View details for DOI 10.1016/j.neuroimage.2011.12.084
View details for Web of Science ID 000303272300057
View details for PubMedID 22285693
The Envious Brain: The Neural Basis of Social Comparison
HUMAN BRAIN MAPPING
2010; 31 (11): 1741-1750
Humans have a drive to evaluate themselves by examining their abilities and outcomes in comparison to others. The present study examined the emotional and neural correlates of upward social comparison (comparison with those who have more) and downward social comparison (comparison with those who have less).

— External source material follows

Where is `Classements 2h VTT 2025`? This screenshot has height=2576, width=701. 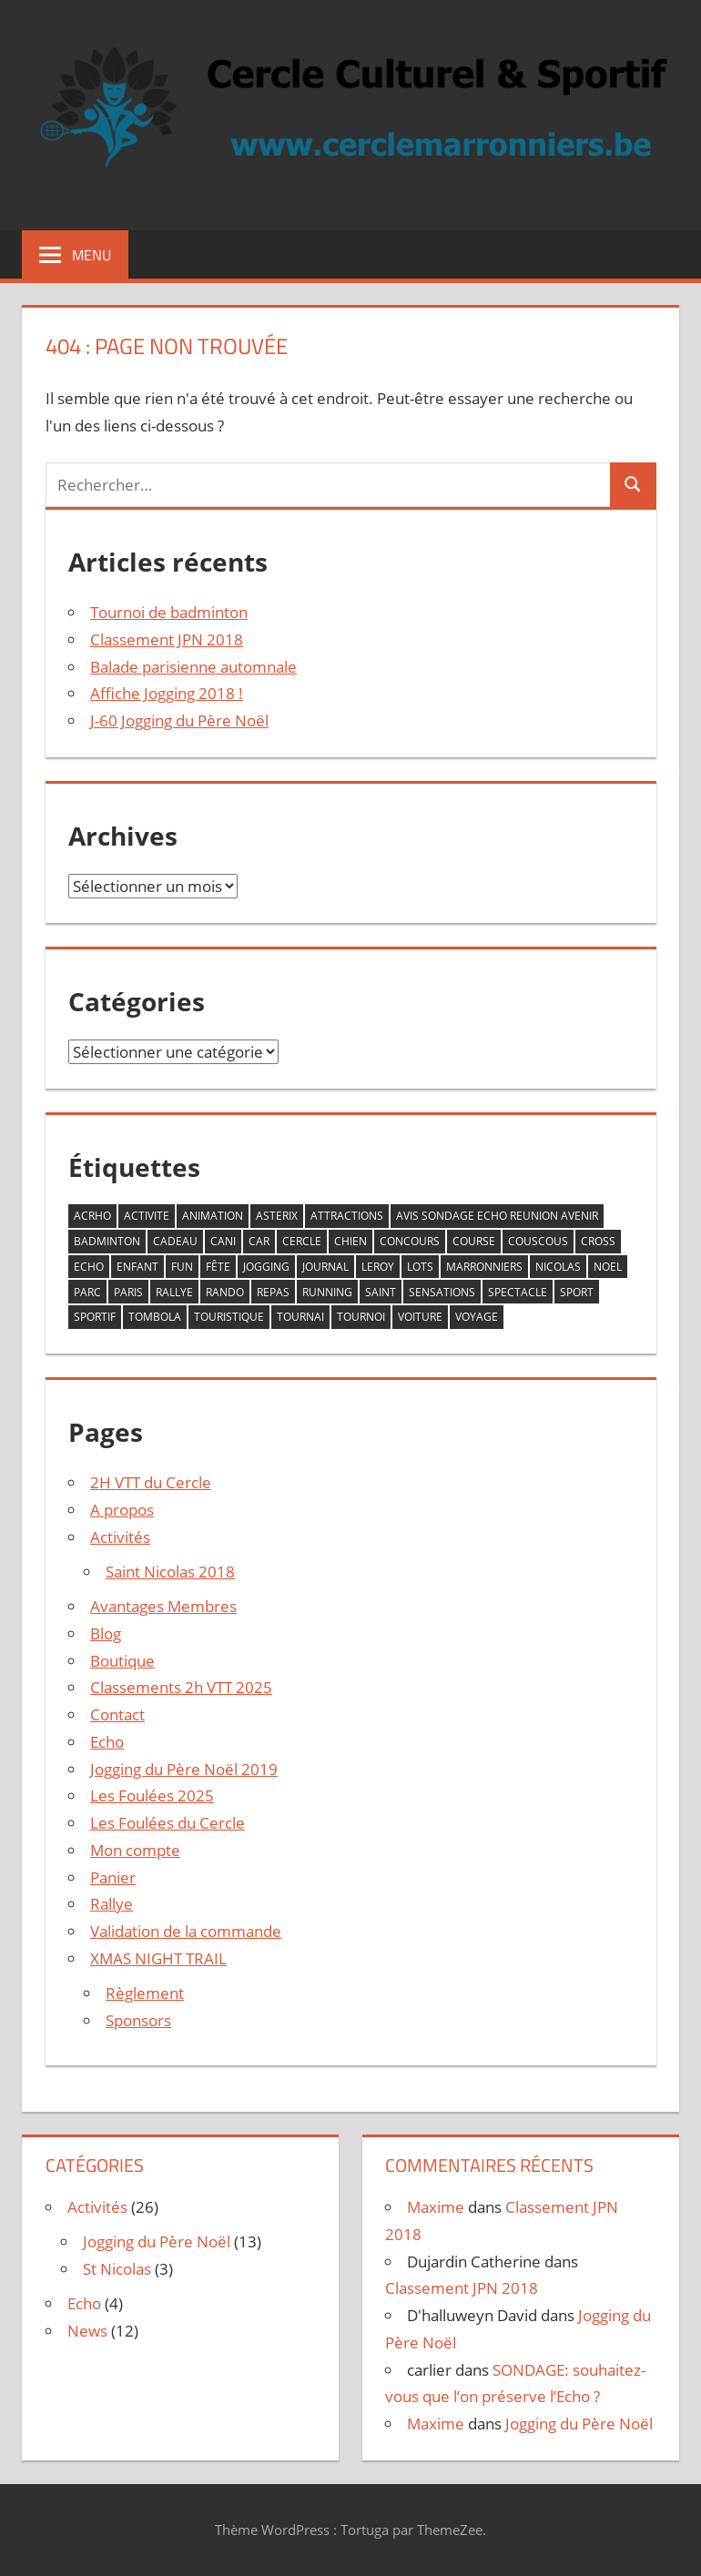 Classements 2h VTT 2025 is located at coordinates (181, 1687). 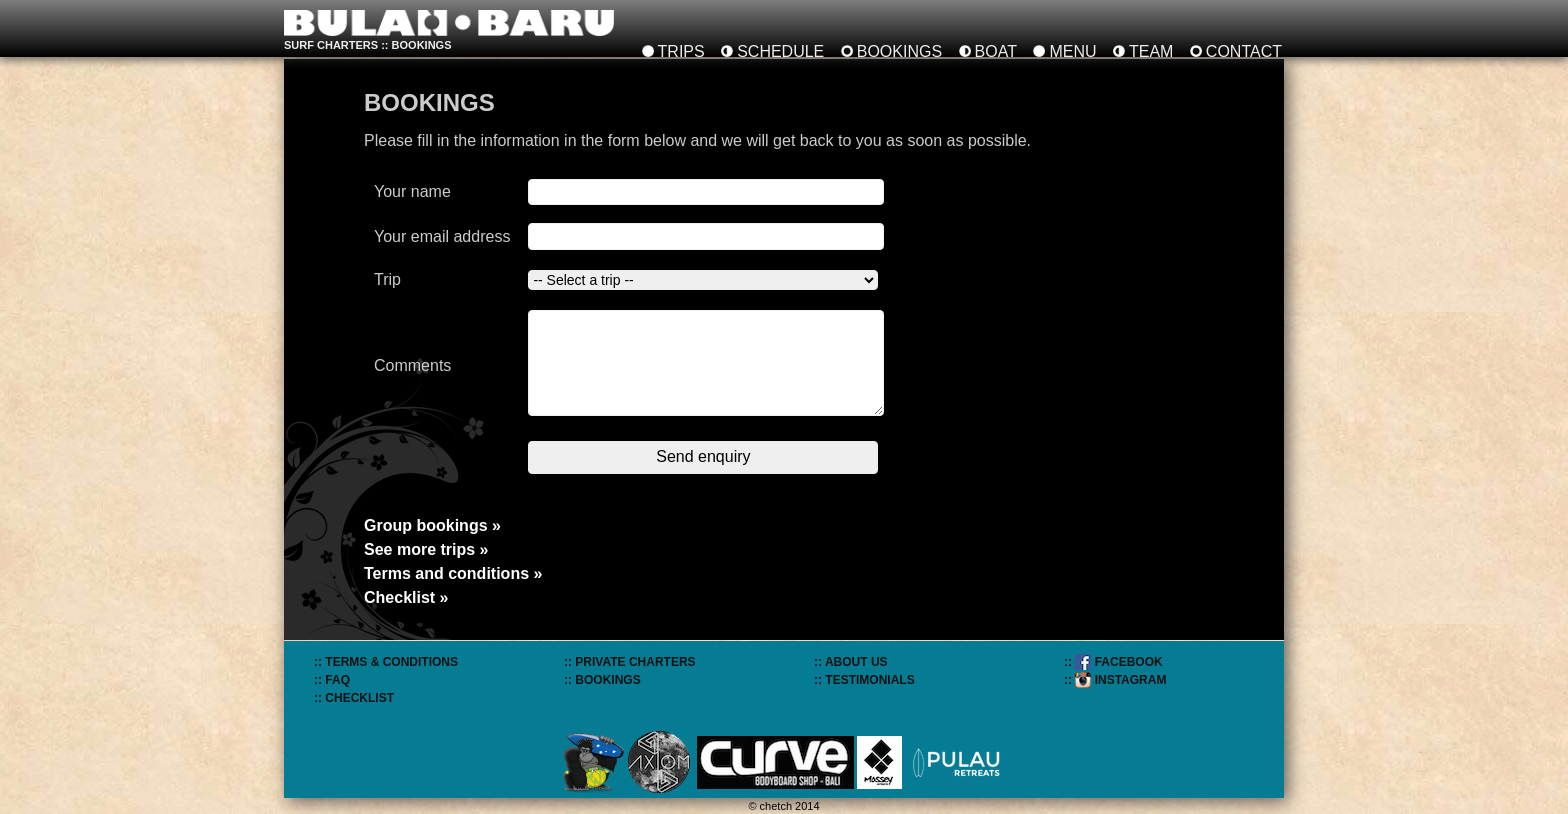  I want to click on MENU, so click(1072, 51).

Two experiments were conducted with volunteers in an interactive game of chance, in which a putative player won or lost more money than the participant. The results showed that even when participants lost money, they expressed joy and schadenfreude (gloating) if the other player had lost more money. On the other hand when they actually won money, but the other player had won more they expressed envy. This pattern was also demonstrated in a differential BOLD response in the ventral striatum. Comparing the activations between an actual gain and a relative gain indicated that even when a person loses money, merely adding information about another person's greater loss may increase ventral striatum activations to a point where these activations are similar to those of an actual gain. We suggest that the ventral striatum plays a role in mediating the emotional consequences of social comparison.